### Stored data entries
—————

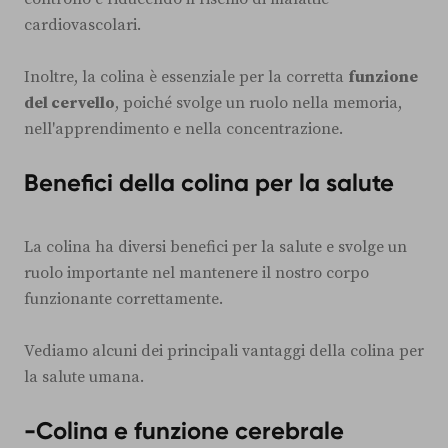
cardiovascolari.
Inoltre, la colina è essenziale per la corretta
funzione
del cervello
, poiché svolge un ruolo nella memoria,
nell'apprendimento e nella concentrazione.
Benefici della colina per la salute
La colina ha diversi benefici per la salute e svolge un
ruolo importante nel mantenere il nostro corpo
funzionante correttamente.
Vediamo alcuni dei principali vantaggi della colina per
la salute umana.
-Colina e funzione cerebrale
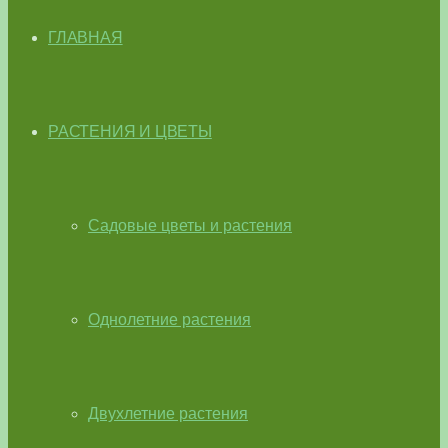
ГЛАВНАЯ
РАСТЕНИЯ И ЦВЕТЫ
Садовые цветы и растения
Однолетние растения
Двухлетние растения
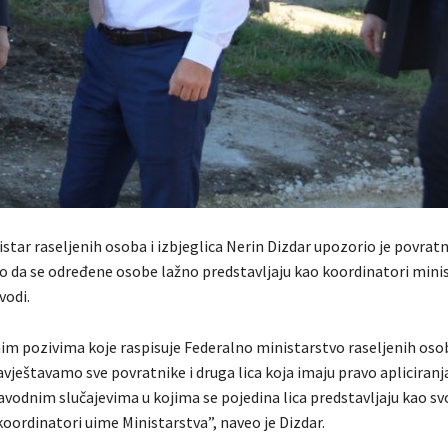
star raseljenih osoba i izbjeglica Nerin Dizdar upozorio je povrat
eo da se određene osobe lažno predstavljaju kao koordinatori mini
vodi.
nim pozivima koje raspisuje Federalno ministarstvo raseljenih osob
avještavamo sve povratnike i druga lica koja imaju pravo apliciranj
avodnim slučajevima u kojima se pojedina lica predstavljaju kao sv
 koordinatori uime Ministarstva”, naveo je Dizdar.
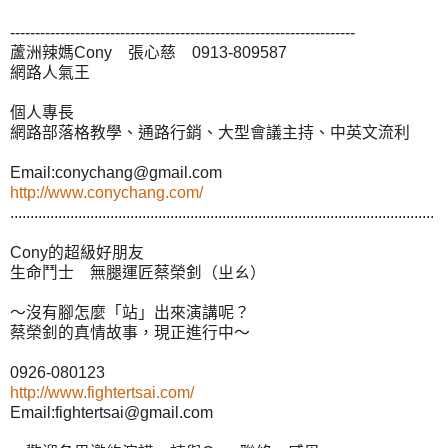
---------------------------------------------------------------------
蘆洲辣媽Cony 張心慈 0913-809587
網路人氣王
個人專長
網路部落格教學、通路行銷、大型會議主持、中英文流利
Email:conychang@gmail.com
http://www.conychang.com/
..........................................................................................................
Cony的超級好朋友
生命鬥士 無腿運匠蔡榮釗（ㄓㄠ）
～沒有腳怎麼「站」出來演講呢？
蔡榮釗的真情故事，現正進行中～
0926-080123
http://www.fightertsai.com/
Email:fightertsai@gmail.com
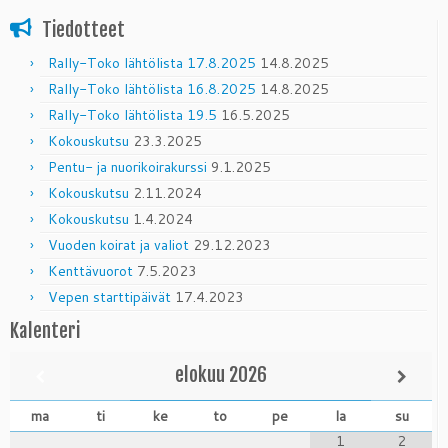
Tiedotteet
Rally-Toko lähtölista 17.8.2025
14.8.2025
Rally-Toko lähtölista 16.8.2025
14.8.2025
Rally-Toko lähtölista 19.5
16.5.2025
Kokouskutsu
23.3.2025
Pentu- ja nuorikoirakurssi
9.1.2025
Kokouskutsu
2.11.2024
Kokouskutsu
1.4.2024
Vuoden koirat ja valiot
29.12.2023
Kenttävuorot
7.5.2023
Vepen starttipäivät
17.4.2023
Kalenteri
elokuu
2026
ma
ti
ke
to
pe
la
su
1
2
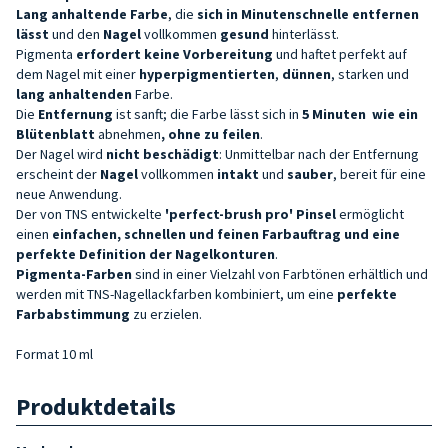
Lang anhaltende
Farbe
, die
sich in Minutenschnelle entfernen
lässt
und den
Nagel
vollkommen
gesund
hinterlässt.
Pigmenta
erfordert keine Vorbereitung
und haftet perfekt auf
dem Nagel mit einer
hyperpigmentierten
,
dünnen
, starken und
lang anhaltenden
Farbe.
Die
Entfernung
ist sanft; die Farbe lässt sich in
5 Minuten
wie ein
Blütenblatt
abnehmen
, ohne zu feilen
.
Der Nagel wird
nicht beschädigt
: Unmittelbar nach der Entfernung
erscheint der
Nagel
vollkommen
intakt
und
sauber
, bereit für eine
neue Anwendung.
Der von TNS entwickelte
'perfect-brush pro' Pinsel
ermöglicht
einen
einfachen, schnellen und feinen Farbauftrag und eine
perfekte Definition der Nagelkonturen
.
Pigmenta-Farben
sind in einer Vielzahl von Farbtönen erhältlich und
werden mit TNS-Nagellackfarben kombiniert, um eine
perfekte
Farbabstimmung
zu erzielen.
Format 10 ml
Produktdetails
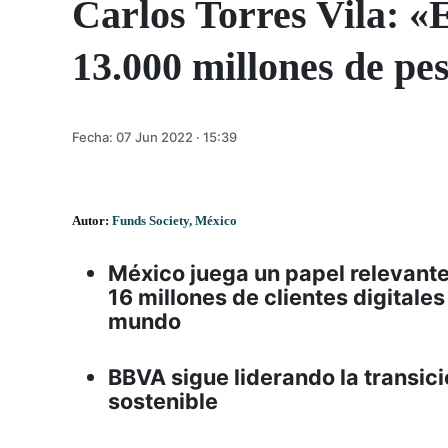
Carlos Torres Vila: 
13.000 millones de pe
Fecha:
07 Jun 2022 · 15:39
Autor:
Funds Society, México
México juega un papel relevante 
16 millones de clientes digitales
mundo
BBVA sigue liderando la transici
sostenible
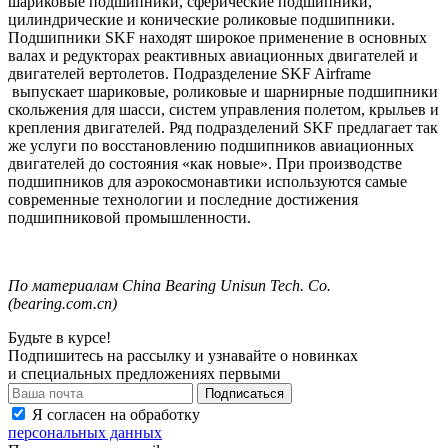
шариковые подшипники, сферические подшипники,
цилиндрические и конические роликовые подшипники.
Подшипники
SKF
находят широкое применение в основных
валах и редукторах реактивных авиационных двигателей и
двигателей вертолетов. Подразделение
SKF
Airframe
выпускает шариковые, роликовые и шарнирные подшипники
скольжения для шасси, систем управления полетом, крыльев и
крепления двигателей. Ряд подразделений
SKF
предлагает так
же услуги по восстановлению подшипников авиационных
двигателей до состояния «как новые». При производстве
подшипников для аэрокосмонавтики используются самые
современные технологии и последние достижения
подшипниковой промышленности.
По
материалам
China Bearing Unisun Tech.
Co.
(
bearing.com.cn
)
Будьте в курсе!
Подпишитесь на рассылку и узнавайте о новинках
и специальных предложениях первыми
Я согласен на обработку
персональных данных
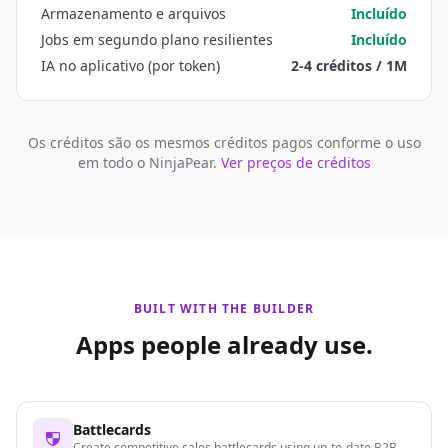
Armazenamento e arquivos
Incluído
Jobs em segundo plano resilientes
Incluído
IA no aplicativo (por token)
2-4 créditos / 1M
Os créditos são os mesmos créditos pagos conforme o uso
em todo o NinjaPear.
Ver preços de créditos
BUILT WITH THE BUILDER
Apps people already use.
Battlecards
Create competitive sales battlecards using up-to-date B2B data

—————

### Work instruction
Your task is to retype all the entries exactly and leave out any pictures.

### Solution to the exercise
cardiovascolari.
Inoltre, la colina è essenziale per la corretta
funzione
del cervello
, poiché svolge un ruolo nella memoria,
nell'apprendimento e nella concentrazione.
Benefici della colina per la salute
La colina ha diversi benefici per la salute e svolge un
ruolo importante nel mantenere il nostro corpo
funzionante correttamente.
Vediamo alcuni dei principali vantaggi della colina per
la salute umana.
-Colina e funzione cerebrale
ГЛАВНАЯ
РАСТЕНИЯ И ЦВЕТЫ
Садовые цветы и растения
Однолетние растения
Двухлетние растения
star raseljenih osoba i izbjeglica Nerin Dizdar upozorio je povrat
eo da se određene osobe lažno predstavljaju kao koordinatori mini
vodi.
nim pozivima koje raspisuje Federalno ministarstvo raseljenih osob
avještavamo sve povratnike i druga lica koja imaju pravo apliciranj
avodnim slučajevima u kojima se pojedina lica predstavljaju kao sv
 koordinatori uime Ministarstva”, naveo je Dizdar.
---------------------------------------------------------------------
蘆洲辣媽Cony 張心慈 0913-809587
網路人氣王
個人專長
網路部落格教學、通路行銷、大型會議主持、中英文流利
Email:conychang@gmail.com
http://www.conychang.com/
..........................................................................................................
Cony的超級好朋友
生命鬥士 無腿運匠蔡榮釗（ㄓㄠ）
～沒有腳怎麼「站」出來演講呢？
蔡榮釗的真情故事，現正進行中～
0926-080123
http://www.fightertsai.com/
Email:fightertsai@gmail.com
Tiedotteet
Rally-Toko lähtölista 17.8.2025
14.8.2025
Rally-Toko lähtölista 16.8.2025
14.8.2025
Rally-Toko lähtölista 19.5
16.5.2025
Kokouskutsu
23.3.2025
Pentu- ja nuorikoirakurssi
9.1.2025
Kokouskutsu
2.11.2024
Kokouskutsu
1.4.2024
Vuoden koirat ja valiot
29.12.2023
Kenttävuorot
7.5.2023
Vepen starttipäivät
17.4.2023
Kalenteri
elokuu
2026
ma
ti
ke
to
pe
la
su
1
2
Lang anhaltende
Farbe
, die
sich in Minutenschnelle entfernen
lässt
und den
Nagel
vollkommen
gesund
hinterlässt.
Pigmenta
erfordert keine Vorbereitung
und haftet perfekt auf
dem Nagel mit einer
hyperpigmentierten
,
dünnen
, starken und
lang anhaltenden
Farbe.
Die
Entfernung
ist sanft; die Farbe lässt sich in
5 Minuten
wie ein
Blütenblatt
abnehmen
, ohne zu feilen
.
Der Nagel wird
nicht beschädigt
: Unmittelbar nach der Entfernung
erscheint der
Nagel
vollkommen
intakt
und
sauber
, bereit für eine
neue Anwendung.
Der von TNS entwickelte
'perfect-brush pro' Pinsel
ermöglicht
einen
einfachen, schnellen und feinen Farbauftrag und eine
perfekte Definition der Nagelkonturen
.
Pigmenta-Farben
sind in einer Vielzahl von Farbtönen erhältlich und
werden mit TNS-Nagellackfarben kombiniert, um eine
perfekte
Farbabstimmung
zu erzielen.
Format 10 ml
Produktdetails
Carlos Torres Vila: 
13.000 millones de pe
Fecha:
07 Jun 2022 · 15:39
Autor:
Funds Society, México
México juega un papel relevante 
16 millones de clientes digitales
mundo
BBVA sigue liderando la transici
sostenible
шариковые подшипники, сферические подшипники,
цилиндрические и конические роликовые подшипники.
Подшипники
SKF
находят широкое применение в основных
валах и редукторах реактивных авиационных двигателей и
двигателей вертолетов. Подразделение
SKF
Airframe
выпускает шариковые, роликовые и шарнирные подшипники
скольжения для шасси, систем управления полетом, крыльев и
крепления двигателей. Ряд подразделений
SKF
предлагает так
же услуги по восстановлению подшипников авиационных
двигателей до состояния «как новые». При производстве
подшипников для аэрокосмонавтики используются самые
современные технологии и последние достижения
подшипниковой промышленности.
По
материалам
China Bearing Unisun Tech.
Co.
(
bearing.com.cn
)
Будьте в курсе!
Подпишитесь на рассылку и узнавайте о новинках
и специальных предложениях первыми
Я согласен на обработку
персональных данных
Armazenamento e arquivos
Incluído
Jobs em segundo plano resilientes
Incluído
IA no aplicativo (por token)
2-4 créditos / 1M
Os créditos são os mesmos créditos pagos conforme o uso
em todo o NinjaPear.
Ver preços de créditos
BUILT WITH THE BUILDER
Apps people already use.
Battlecards
Create competitive sales battlecards using up-to-date B2B data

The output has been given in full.